Although it is considered the second most common canine syndrome, the incidence of Lyme nephritis is actually unknown. It seems to affect Labrador retrievers more than other breeds, but the association between Lyme and the resultant glomerulonephritis has never been a very strong correlation.   These dogs have a severe protein losing nephropathy that is believed to be immune mediated in origin. Koch's postulates have never been fulfilled with this clinical syndrome and the presence of Bb in affected renal tissues either through culture or PCR techniques has never been demonstrated.⁵Despite this, many experts in the veterinary community believe in a relationship between some cases of protein losing nephropathy (PLN) and Lyme disease. These reported cases are clinically ill dogs presenting mostly in the summer or fall months with a presentation that would range in severity from chronic weight loss and protein losing nephropathy to acute renal failure. They will have variable abnormalities including vasculitis, edema, effusions, hypertension (with possible blindness), and thromboembolic events.

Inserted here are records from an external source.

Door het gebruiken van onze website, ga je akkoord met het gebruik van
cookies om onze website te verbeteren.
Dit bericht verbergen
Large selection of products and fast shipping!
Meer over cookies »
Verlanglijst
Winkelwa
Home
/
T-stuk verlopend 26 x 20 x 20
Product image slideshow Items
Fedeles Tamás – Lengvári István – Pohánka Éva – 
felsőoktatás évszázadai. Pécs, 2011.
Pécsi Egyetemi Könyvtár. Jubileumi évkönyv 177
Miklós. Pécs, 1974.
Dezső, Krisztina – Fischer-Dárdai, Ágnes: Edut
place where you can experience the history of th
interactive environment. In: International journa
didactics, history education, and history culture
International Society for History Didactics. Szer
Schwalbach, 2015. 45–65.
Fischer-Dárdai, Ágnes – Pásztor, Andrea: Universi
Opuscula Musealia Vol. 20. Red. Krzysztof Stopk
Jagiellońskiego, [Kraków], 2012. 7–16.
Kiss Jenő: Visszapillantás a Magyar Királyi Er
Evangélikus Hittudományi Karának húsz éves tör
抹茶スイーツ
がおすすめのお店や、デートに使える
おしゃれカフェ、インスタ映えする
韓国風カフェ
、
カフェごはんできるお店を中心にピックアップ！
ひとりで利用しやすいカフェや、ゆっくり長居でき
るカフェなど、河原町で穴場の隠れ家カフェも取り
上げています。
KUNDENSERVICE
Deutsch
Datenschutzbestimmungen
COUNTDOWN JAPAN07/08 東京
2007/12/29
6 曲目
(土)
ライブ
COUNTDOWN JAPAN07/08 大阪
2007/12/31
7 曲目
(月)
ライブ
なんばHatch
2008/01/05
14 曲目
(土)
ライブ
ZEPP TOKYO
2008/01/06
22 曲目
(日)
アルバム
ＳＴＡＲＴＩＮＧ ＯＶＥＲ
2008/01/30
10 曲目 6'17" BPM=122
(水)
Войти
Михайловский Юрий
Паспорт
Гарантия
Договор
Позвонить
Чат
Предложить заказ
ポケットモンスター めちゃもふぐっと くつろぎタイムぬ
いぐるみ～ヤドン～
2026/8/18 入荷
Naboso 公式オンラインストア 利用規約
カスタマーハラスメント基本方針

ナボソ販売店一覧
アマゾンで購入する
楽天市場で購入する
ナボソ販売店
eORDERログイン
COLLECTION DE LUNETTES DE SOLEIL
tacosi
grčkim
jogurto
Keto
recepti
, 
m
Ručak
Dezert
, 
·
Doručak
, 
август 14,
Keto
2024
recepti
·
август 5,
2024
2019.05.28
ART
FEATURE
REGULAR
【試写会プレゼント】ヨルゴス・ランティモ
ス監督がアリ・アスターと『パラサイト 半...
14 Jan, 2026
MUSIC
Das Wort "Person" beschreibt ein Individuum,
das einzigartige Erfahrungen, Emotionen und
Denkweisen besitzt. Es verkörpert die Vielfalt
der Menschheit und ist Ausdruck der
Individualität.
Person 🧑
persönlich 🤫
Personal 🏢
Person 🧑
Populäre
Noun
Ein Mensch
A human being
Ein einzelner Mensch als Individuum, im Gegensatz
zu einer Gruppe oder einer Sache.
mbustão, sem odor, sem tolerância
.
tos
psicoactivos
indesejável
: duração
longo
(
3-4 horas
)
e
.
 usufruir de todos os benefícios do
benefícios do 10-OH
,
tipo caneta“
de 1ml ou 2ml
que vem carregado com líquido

Seizures and other neurological signs can be seen secondary to the vasculitis, hypertension, thromboembolic events, uremic encephalopathy, or meningitis.^1-3 Dogs with this syndrome often require 24 hour care with careful attention to fluid therapy and aggressive management of hypertension. Treatment with immunosuppressive medications have anecdotally resulted in improvement in some cases, but unfortunately many dogs do not respond. Due to the severity of this possible sequelae, it is recommended that all lyme positive dogs (regardless of clinical signs) be routinely screened for proteinuria.^2,3   

        

When we think about other diseases that we routinely vaccinate against (Distemper, Parvovirus) they carry a high rate of morbidity and mortality and are expensive to treat. The most common condition associated with Lyme is that of polyarthritis which is readily treatable with an inexpensive medication. The disease process behind the syndrome of Lyme nephritis is an immune-mediated one. Vaccines are meant to stimulate the immune system so as to create a level of immunoglobulins that may protect the animal from getting that disease. By vaccinating for Lyme, we may actually be adding fuel to the fire. Borrelia has developed a clever way of evading the host immune system by changing its antigen to avoid detection. It is unknown which of these antigens is the offending one that ultimately may result in either the arthropathicornephropathicsyndromes of the disease.²Vaccination for Lyme should be carefully considered and discussed with clients with attention to the potential risks and benefits for each patient given their breed and exposure risks.